All of these burn our time and energy, pushing young researchers away from the community. After all, research doesn’t have to happen in academia.

Our measurement is wrong

All of our research projects start with the two questions of what’s new and what’s hard, but unfortunately, these two questions have guided us toward irrelevancy. Many one-shot papers claim novelty and then disappear, preventing future research projects from making progress. They take credit for being the first to introduce an idea, even when the implementation doesn’t work or is completely wrong. Yet, all future researchers are required to compare their work against these papers.

Most of the time, the code is terribly implemented or overly simplified, making fair comparisons impossible. But reviewers don’t care – they see the two papers as informationally equivalent, viewing the same idea from a 1000-foot perspective, and lazily question authors about what’s new and what’s hard.

The real difference between papers often lies in numerous small details that sound trivial but are actually essential for relevance.
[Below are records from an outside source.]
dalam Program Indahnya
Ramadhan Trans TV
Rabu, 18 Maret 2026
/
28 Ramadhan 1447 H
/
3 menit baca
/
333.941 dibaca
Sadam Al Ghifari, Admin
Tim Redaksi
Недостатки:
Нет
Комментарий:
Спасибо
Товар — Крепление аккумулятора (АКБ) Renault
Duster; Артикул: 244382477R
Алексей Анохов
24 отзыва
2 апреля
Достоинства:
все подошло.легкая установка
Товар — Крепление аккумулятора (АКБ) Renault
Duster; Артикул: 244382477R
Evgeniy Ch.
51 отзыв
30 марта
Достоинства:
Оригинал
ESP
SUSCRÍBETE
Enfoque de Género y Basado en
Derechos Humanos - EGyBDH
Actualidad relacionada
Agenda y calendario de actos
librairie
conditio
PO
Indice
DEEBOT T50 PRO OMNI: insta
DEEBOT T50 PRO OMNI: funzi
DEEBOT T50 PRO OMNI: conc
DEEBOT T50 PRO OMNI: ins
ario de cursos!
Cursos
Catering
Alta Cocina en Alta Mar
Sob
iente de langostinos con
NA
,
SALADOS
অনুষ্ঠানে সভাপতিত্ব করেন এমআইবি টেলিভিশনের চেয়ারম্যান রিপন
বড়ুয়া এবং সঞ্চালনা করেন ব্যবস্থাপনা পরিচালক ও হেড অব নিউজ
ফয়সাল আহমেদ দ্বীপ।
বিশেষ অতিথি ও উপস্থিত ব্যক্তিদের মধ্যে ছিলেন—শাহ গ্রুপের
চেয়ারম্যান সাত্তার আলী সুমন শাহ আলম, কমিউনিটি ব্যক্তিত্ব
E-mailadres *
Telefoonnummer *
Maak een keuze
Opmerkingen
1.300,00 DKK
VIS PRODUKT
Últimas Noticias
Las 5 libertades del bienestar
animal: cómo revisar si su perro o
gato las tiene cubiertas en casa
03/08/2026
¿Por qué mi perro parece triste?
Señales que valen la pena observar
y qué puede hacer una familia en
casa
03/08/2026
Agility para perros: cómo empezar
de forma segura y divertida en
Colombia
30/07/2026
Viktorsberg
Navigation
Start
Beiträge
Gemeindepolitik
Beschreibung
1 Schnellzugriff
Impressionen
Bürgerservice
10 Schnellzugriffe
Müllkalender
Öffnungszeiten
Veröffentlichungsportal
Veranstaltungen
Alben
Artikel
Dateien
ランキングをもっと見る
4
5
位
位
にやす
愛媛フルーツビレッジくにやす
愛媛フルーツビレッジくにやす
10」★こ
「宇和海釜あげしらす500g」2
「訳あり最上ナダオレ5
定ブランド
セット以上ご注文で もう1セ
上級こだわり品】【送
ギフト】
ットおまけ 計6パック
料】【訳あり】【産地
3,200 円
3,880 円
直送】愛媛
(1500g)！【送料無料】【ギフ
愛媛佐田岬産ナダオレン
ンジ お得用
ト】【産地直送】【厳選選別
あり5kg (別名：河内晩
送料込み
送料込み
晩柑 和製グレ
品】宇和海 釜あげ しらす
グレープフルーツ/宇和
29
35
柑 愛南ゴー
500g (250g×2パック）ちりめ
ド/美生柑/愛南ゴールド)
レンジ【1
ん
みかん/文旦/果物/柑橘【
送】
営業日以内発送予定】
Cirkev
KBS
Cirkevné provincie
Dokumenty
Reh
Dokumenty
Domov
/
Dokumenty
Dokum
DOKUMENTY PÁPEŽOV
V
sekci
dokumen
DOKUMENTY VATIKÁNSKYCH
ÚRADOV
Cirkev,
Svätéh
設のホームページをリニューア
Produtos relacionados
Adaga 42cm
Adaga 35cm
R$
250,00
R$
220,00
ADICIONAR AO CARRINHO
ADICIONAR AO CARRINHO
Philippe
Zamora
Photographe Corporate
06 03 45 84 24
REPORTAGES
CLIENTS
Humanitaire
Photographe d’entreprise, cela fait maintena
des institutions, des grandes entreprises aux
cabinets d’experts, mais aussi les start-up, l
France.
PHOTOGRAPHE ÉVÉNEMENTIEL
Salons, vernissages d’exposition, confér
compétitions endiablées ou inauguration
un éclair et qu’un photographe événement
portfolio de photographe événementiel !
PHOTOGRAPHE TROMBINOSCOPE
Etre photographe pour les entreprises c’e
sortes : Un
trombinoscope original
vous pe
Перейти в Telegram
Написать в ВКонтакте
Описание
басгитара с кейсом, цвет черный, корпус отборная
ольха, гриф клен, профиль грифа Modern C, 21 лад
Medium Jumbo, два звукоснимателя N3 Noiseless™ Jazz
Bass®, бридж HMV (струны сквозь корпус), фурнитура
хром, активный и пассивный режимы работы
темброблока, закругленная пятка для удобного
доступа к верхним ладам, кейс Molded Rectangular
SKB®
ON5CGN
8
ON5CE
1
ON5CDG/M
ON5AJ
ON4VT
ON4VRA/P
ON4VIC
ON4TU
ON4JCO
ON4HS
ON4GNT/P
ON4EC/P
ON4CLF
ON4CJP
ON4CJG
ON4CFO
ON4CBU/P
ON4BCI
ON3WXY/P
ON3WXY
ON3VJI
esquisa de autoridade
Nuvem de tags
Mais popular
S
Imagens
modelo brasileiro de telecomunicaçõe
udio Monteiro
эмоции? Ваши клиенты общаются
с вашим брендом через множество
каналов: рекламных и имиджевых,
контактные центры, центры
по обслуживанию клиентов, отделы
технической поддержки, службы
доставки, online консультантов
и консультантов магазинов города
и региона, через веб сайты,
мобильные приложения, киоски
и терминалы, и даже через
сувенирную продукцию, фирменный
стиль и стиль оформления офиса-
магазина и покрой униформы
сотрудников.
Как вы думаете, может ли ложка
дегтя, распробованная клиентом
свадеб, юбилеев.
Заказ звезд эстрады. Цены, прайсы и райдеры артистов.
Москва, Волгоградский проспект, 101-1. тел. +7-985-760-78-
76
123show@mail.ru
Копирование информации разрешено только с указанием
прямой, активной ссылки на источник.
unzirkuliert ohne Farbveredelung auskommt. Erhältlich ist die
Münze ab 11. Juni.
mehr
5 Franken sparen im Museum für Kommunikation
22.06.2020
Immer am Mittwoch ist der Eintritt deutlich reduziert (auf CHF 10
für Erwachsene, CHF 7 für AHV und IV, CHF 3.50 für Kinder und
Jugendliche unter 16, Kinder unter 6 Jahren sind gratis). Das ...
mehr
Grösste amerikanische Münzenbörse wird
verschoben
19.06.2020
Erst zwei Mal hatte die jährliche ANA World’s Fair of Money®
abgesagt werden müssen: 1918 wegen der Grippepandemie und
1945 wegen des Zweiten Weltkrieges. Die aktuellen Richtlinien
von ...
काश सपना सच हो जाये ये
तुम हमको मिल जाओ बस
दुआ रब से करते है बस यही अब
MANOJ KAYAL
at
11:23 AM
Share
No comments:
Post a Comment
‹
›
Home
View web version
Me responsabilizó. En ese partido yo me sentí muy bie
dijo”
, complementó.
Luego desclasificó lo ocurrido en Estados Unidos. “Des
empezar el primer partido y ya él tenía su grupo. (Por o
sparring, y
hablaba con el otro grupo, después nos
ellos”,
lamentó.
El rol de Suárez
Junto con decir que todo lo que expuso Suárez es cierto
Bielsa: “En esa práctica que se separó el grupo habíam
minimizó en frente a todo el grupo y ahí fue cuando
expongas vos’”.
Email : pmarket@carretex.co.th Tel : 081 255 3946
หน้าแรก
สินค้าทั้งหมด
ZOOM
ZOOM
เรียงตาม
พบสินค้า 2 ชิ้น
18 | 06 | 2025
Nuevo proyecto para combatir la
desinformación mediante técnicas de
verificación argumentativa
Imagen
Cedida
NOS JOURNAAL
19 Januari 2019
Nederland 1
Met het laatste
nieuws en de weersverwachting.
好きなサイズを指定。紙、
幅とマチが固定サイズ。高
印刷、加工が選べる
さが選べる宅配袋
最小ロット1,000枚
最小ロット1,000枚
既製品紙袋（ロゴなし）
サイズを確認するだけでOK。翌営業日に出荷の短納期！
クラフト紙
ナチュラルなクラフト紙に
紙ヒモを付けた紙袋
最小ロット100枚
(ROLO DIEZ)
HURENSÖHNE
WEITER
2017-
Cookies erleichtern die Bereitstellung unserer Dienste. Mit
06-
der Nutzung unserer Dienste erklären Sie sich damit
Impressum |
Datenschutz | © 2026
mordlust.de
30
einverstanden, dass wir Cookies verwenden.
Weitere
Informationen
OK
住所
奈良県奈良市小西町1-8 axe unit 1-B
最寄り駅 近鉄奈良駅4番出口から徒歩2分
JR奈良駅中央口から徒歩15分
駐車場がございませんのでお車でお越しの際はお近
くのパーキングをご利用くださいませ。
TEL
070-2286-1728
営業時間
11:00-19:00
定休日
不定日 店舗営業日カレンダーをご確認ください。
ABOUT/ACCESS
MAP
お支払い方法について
In most cases, figuring out these details takes much more time and demonstrates more novelty than coming up with the initial idea itself.

The reviewers – often just a few years older than PhD students, don’t know how to code, unable to delve into implementation details, and incapable of appreciating real system nuances – will likely reject the paper for lack of novelty.

System research is knowing

Despite all previous arguments, I still believe there is value in systems research, and I still believe we can be relevant, but that’s for another post.

System research is about knowing – understanding systems deeply and completely, contrasting with AI research that embraces uncertainty and probabilistic approaches.

We study the complex interactions of systems, and practice to know them better. We fight against the seemingly infinite complexity of systems, and uncover the underlying principles.

Knowing requires a lot of practicing – hard work, patience, and a lot of coding – and we need a culture that cultivates this.